One example of foreshadowing in The Tempest is the way that Shakespeare frequently hints at Prospero's final decision to relinquish his magic and be restored as the Duke of Milan. Another example is the tempest; it foreshadows the way that the island upturns social conventions. Miranda's description of the tempest in Act 1, Scene 2 sets the scene for a sequence of political and social upheavals:
The sky, it seems, would pour down stinking pitch,
But that the sea, mounting to th' welkin's cheek,
Dashes the fire out. O, I have suffered
With those that I saw suffer! A brave vessel,
Who had, no doubt, some noble creature in her,
Dash'd all to pieces. O, the cry did knock
Against my very heart. Poor souls, they perish'd.
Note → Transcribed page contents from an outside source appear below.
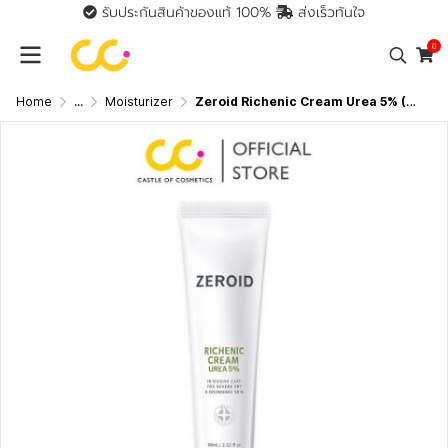
รับประกันสินค้าของแท้ 100%
ส่งเร็วทันใจ
0
Home
...
Moisturizer
Zeroid Richenic Cream Urea 5% (60ml) ซีรอย มอยส์เจอร์ไรเซอร์ เข้มข้น สยบผิวแห้งแตก เป็นขุย ตกสะเก็ด อย่างอ่อนโยน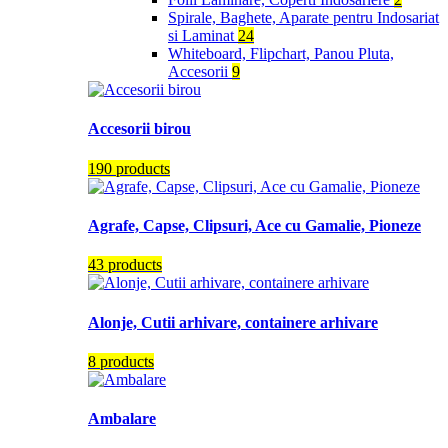
Spirale, Baghete, Aparate pentru Indosariat
si Laminat
24
Whiteboard, Flipchart, Panou Pluta,
Accesorii
9
Accesorii birou
190 products
Agrafe, Capse, Clipsuri, Ace cu Gamalie, Pioneze
43 products
Alonje, Cutii arhivare, containere arhivare
8 products
Ambalare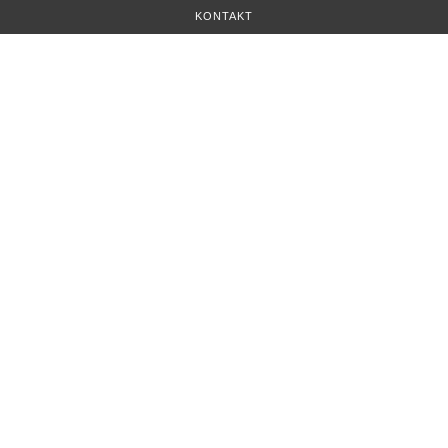
KONTAKT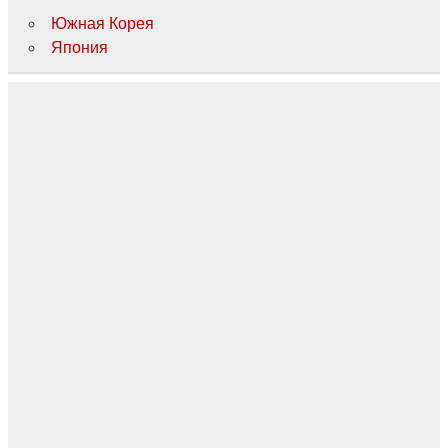
Южная Корея
Япония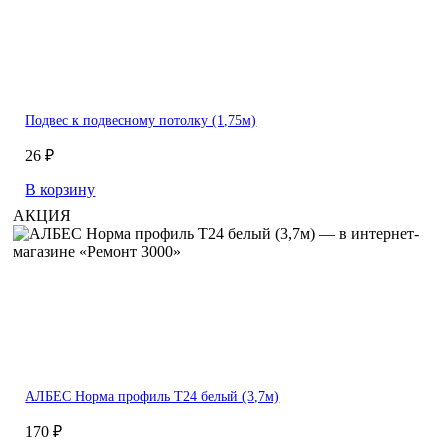
Подвес к подвесному потолку (1,75м)
26 ₽
В корзину
АКЦИЯ
АЛБЕС Норма профиль Т24 белый (3,7м)
170 ₽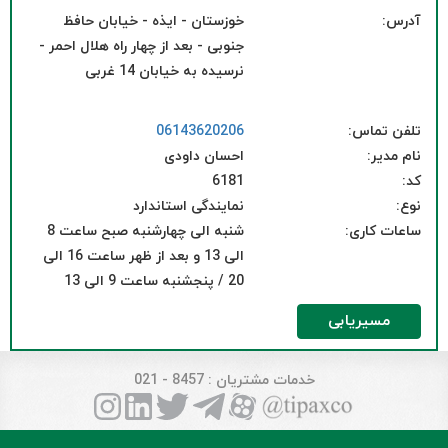
آدرس:
خوزستان - ایذه - خیابان حافظ
جنوبی - بعد از چهار راه هلال احمر -
نرسیده به خیابان 14 غربی
تلفن تماس:
06143620206
نام مدیر:
احسان داودی
کد:
6181
نوع:
نمایندگی استاندارد
ساعات کاری:
شنبه الی چهارشنبه صبح ساعت 8
الی 13 و بعد از ظهر ساعت 16 الی
20 / پنجشنبه ساعت 9 الی 13
مسیریابی
خدمات مشتریان
: 8457 - 021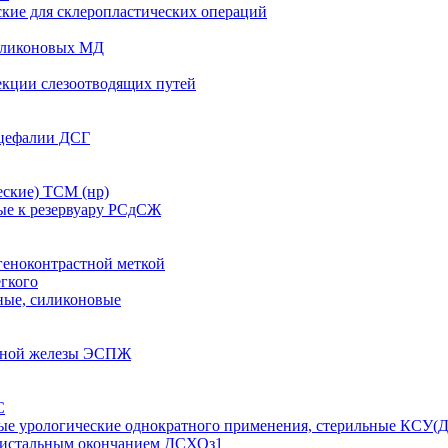
кие для склеропластических операций
иликоновых МД
екции слезоотводящих путей
оцефалии ДСГ
ские) ТСМ (нр)
ые к резервуару РСдСЖ
геноконтрастной меткой
егкого
ные, силиконовые
очной железы ЭСПЖ
С
ные урологические однократного применения, стерильные КСУ(Д
дистальным окончанием ДСХОз1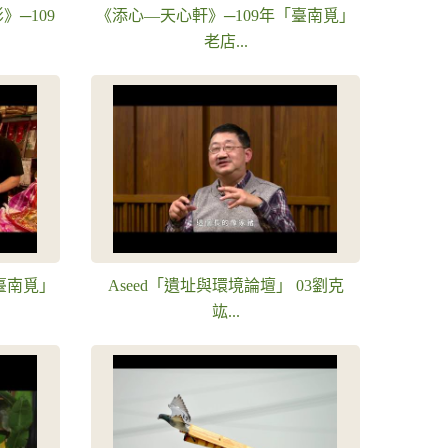
─109
《添心—天心軒》─109年「臺南覓」
老店...
臺南覓」
Aseed「遺址與環境論壇」 03劉克
竑...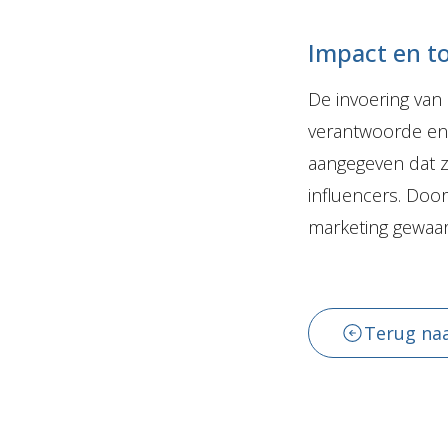
Impact en t
De invoering van 
verantwoorde en 
aangegeven dat z
influencers. Door
marketing gewaar
Terug naa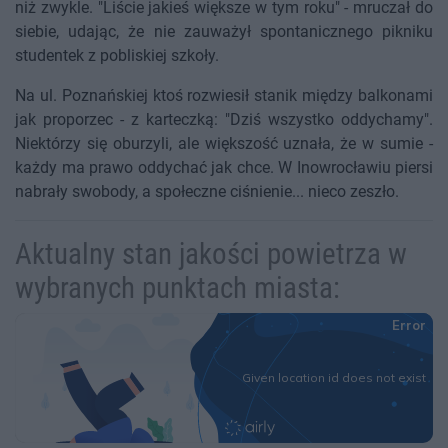
niż zwykle. "Liście jakieś większe w tym roku" - mruczał do
siebie, udając, że nie zauważył spontanicznego pikniku
studentek z pobliskiej szkoły.
Na ul. Poznańskiej ktoś rozwiesił stanik między balkonami
jak proporzec - z karteczką: "Dziś wszystko oddychamy".
Niektórzy się oburzyli, ale większość uznała, że w sumie -
każdy ma prawo oddychać jak chce. W Inowrocławiu piersi
nabrały swobody, a społeczne ciśnienie... nieco zeszło.
Aktualny stan jakości powietrza w
wybranych punktach miasta: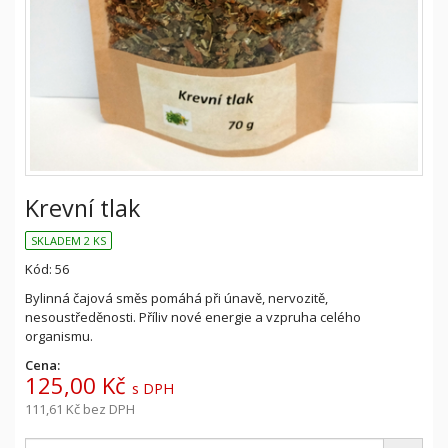
Krevní tlak
SKLADEM 2 KS
Kód: 56
Bylinná čajová směs pomáhá při únavě, nervozitě,
nesoustředěnosti. Příliv nové energie a vzpruha celého
organismu.
Cena:
125,00 Kč
s DPH
111,61 Kč
bez DPH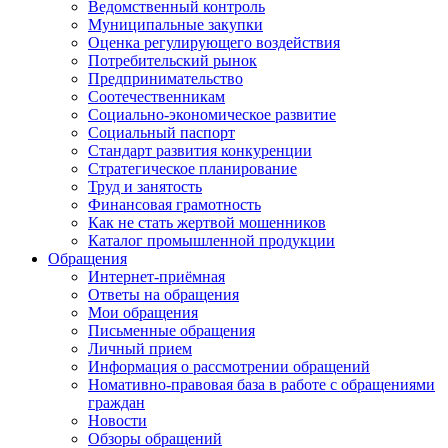
Ведомственный контроль
Муниципальные закупки
Оценка регулирующего воздействия
Потребительский рынок
Предпринимательство
Соотечественникам
Социально-экономическое развитие
Социальный паспорт
Стандарт развития конкуренции
Стратегическое планирование
Труд и занятость
Финансовая грамотность
Как не стать жертвой мошенников
Каталог промышленной продукции
Обращения
Интернет-приёмная
Ответы на обращения
Мои обращения
Письменные обращения
Личный прием
Информация о рассмотрении обращений
Номативно-правовая база в работе с обращениями
граждан
Новости
Обзоры обращений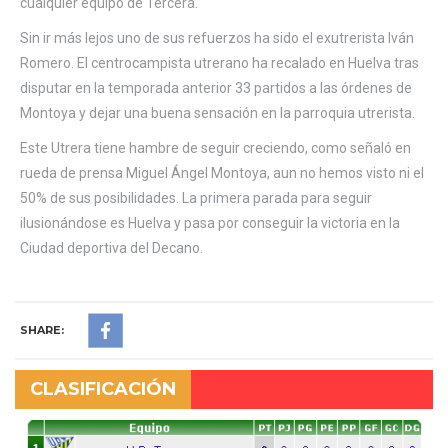
cualquier equipo de Tercera.
Sin ir más lejos uno de sus refuerzos ha sido el exutrerista Iván
Romero. El centrocampista utrerano ha recalado en Huelva tras
disputar en la temporada anterior 33 partidos a las órdenes de
Montoya y dejar una buena sensación en la parroquia utrerista.
Este Utrera tiene hambre de seguir creciendo, como señaló en
rueda de prensa Miguel Ángel Montoya, aun no hemos visto ni el
50% de sus posibilidades. La primera parada para seguir
ilusionándose es Huelva y pasa por conseguir la victoria en la
Ciudad deportiva del Decano.
SHARE:
CLASIFICACIÓN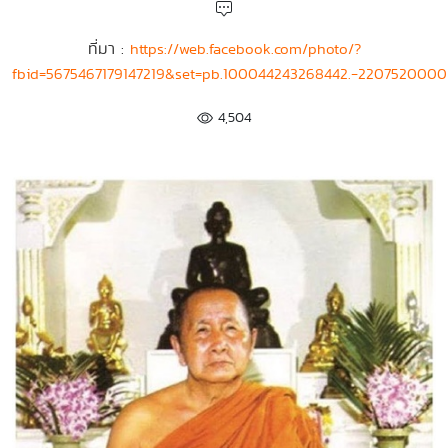
ที่มา :
https://web.facebook.com/photo/?
fbid=5675467179147219&set=pb.100044243268442.-2207520000
4,504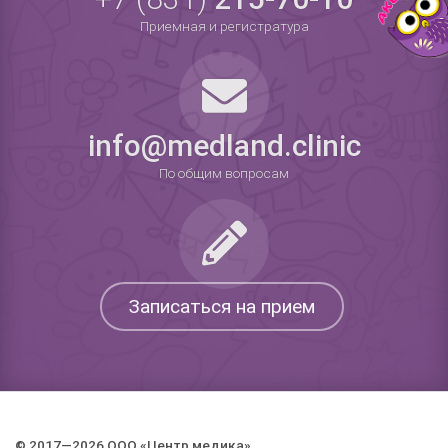
Приемная и регистратура
info@medland.clinic
По общим вопросам
Записаться на прием
© 2017—2026 ООО «Центр медика».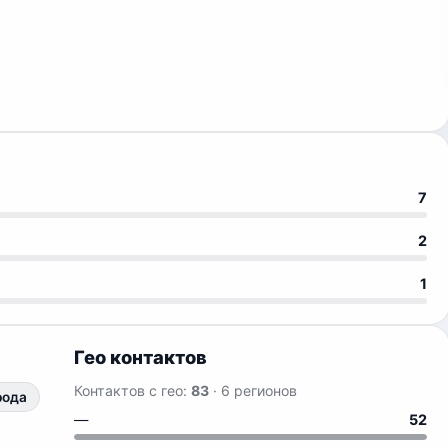
7
2
1
Гео контактов
Контактов с гео:
83
· 6 регионов
рода
—
52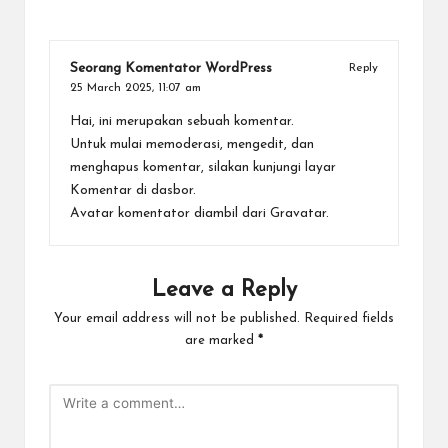
Seorang Komentator WordPress
Reply
25 March 2025,
11:07 am
Hai, ini merupakan sebuah komentar.
Untuk mulai memoderasi, mengedit, dan
menghapus komentar, silakan kunjungi layar
Komentar di dasbor.
Avatar komentator diambil dari
Gravatar
.
Leave a Reply
Your email address will not be published.
Required fields
are marked
*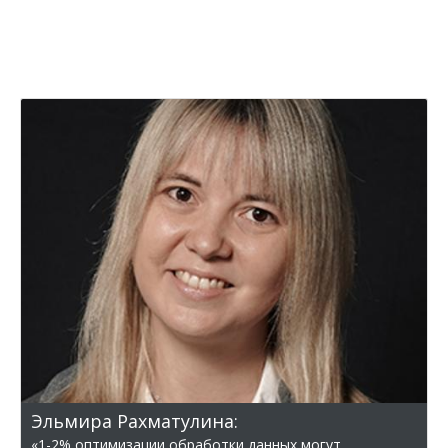
Эльмира Рахматулина:
«1-2% оптимизации обработки данных могут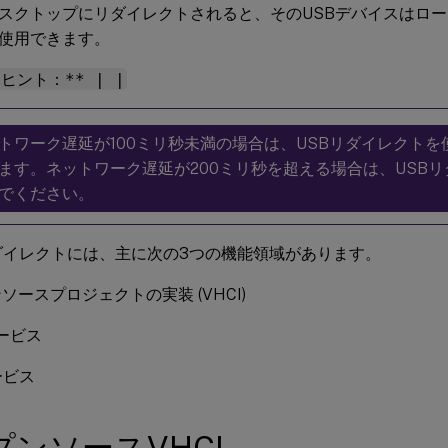
スクトップにリダイレクトされると、そのUSBデバイスはロ
使用できます。
**ヒント：** | |
トワーク遅延が100ミリ秒未満の場合は、USBリダイレクト
ます。ネットワーク遅延が200ミリ秒を超える場合は、USB
でください。
ダイレクトには、主に次の3つの機能領域があります。
ソースプロジェクトの実装 (VHCI)
サービス
ービス
プンソースVHCI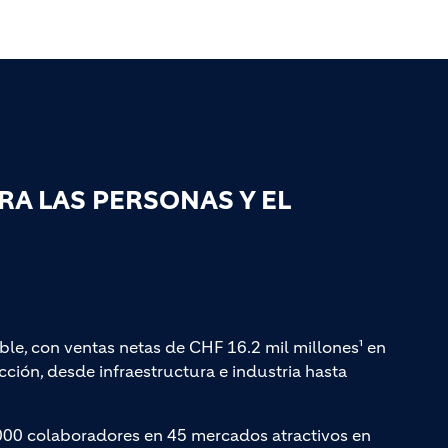
A LAS PERSONAS Y EL
ble, con ventas netas de CHF 16.2 mil millones¹ en
ción, desde infraestructura e industria hasta
000 colaboradores en 45 mercados atractivos en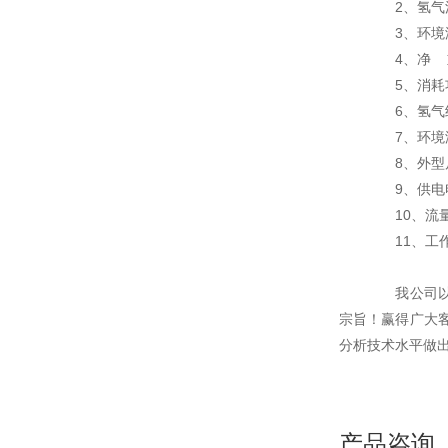
2、氢气流量：
3、环境温
4、净 重
5、消耗功
6、氢气纯度
7、环境湿
8、外型尺寸
9、供电电源：
10、流量
11、工作压
我公司以为
宗旨！赢得广大
分析技术水平做
产品咨询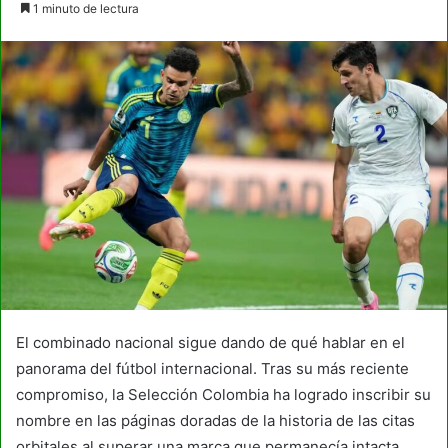
1 minuto de lectura
email
El combinado nacional sigue dando de qué hablar en el
panorama del fútbol internacional. Tras su más reciente
compromiso, la Selección Colombia ha logrado inscribir su
nombre en las páginas doradas de la historia de las citas
orbitales al superar una marca que permanecía intacta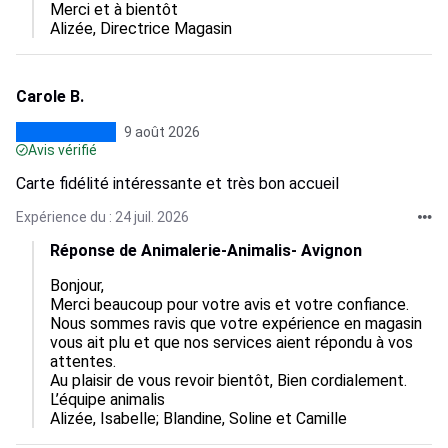
Merci et à bientôt

Alizée, Directrice Magasin
Carole B.
9 août 2026
Avis vérifié
Carte fidélité intéressante et très bon accueil
Expérience du : 24 juil. 2026
Réponse de Animalerie-Animalis- Avignon
Bonjour,  

Merci beaucoup pour votre avis et votre confiance.  

Nous sommes ravis que votre expérience en magasin 
vous ait plu et que nos services aient répondu à vos 
attentes.  

Au plaisir de vous revoir bientôt, Bien cordialement.

L’équipe animalis

Alizée, Isabelle; Blandine, Soline et Camille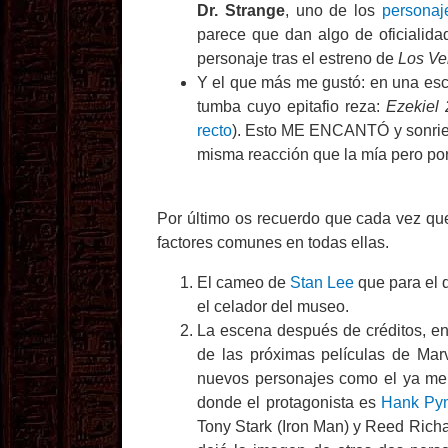
Dr. Strange
, uno de los
personaj
parece que dan algo de oficialida
personaje tras el estreno de
Los Ve
Y el que más me gustó: en una esc
tumba cuyo epitafio reza:
Ezekiel 
recto
). Esto ME ENCANTÓ y sonrien
misma reacción que la mía pero por 
Por último os recuerdo que cada vez que
factores comunes en todas ellas.
El cameo de
Stan Lee
que para el 
el celador del museo.
La escena después de créditos, en
de las próximas películas de Marv
nuevos personajes como el ya men
donde el protagonista es
Hank Py
Tony Stark (Iron Man) y Reed Richa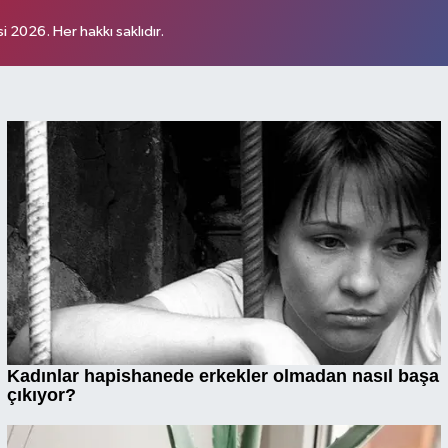
 2026. Her hakkı saklıdır.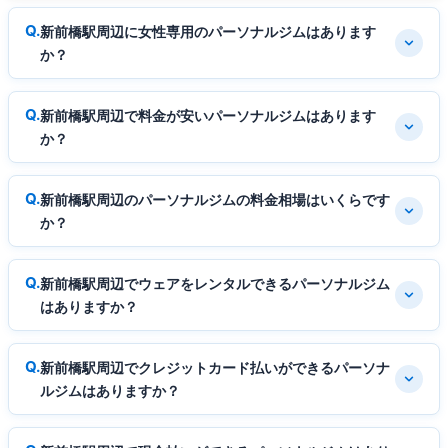
新前橋駅周辺に女性専用のパーソナルジムはあります
か？
新前橋駅周辺で料金が安いパーソナルジムはあります
か？
新前橋駅周辺のパーソナルジムの料金相場はいくらです
か？
新前橋駅周辺でウェアをレンタルできるパーソナルジム
はありますか？
新前橋駅周辺でクレジットカード払いができるパーソナ
ルジムはありますか？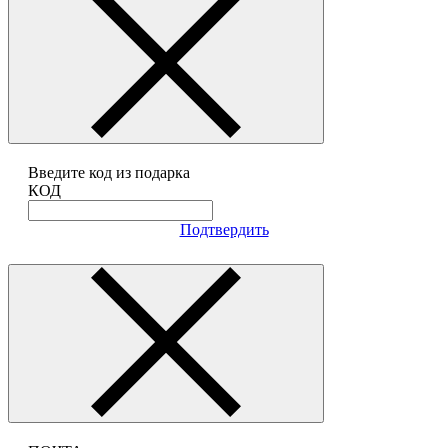
Введите код из подарка
КОД
Подтвердить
Here, the violence of the storm hints at the violence that will arise among Prospero, Alonso, Caliban, and the other characters. Throughout the story, Miranda maintains the same sense of empathy that she shows here.
Another example of foreshadowing is Caliban's potential retaliation; Prospero treats him so poorly and his previous attempt to rape Miranda shows that he will likely rebel against or try to kill Prospero. Caliban's nicknames include "slave" and "monster," and given his initial hostility toward Prospero and his daughter, it seems obvious that he will try to break free from his captors and regain his rightful freedom on the island.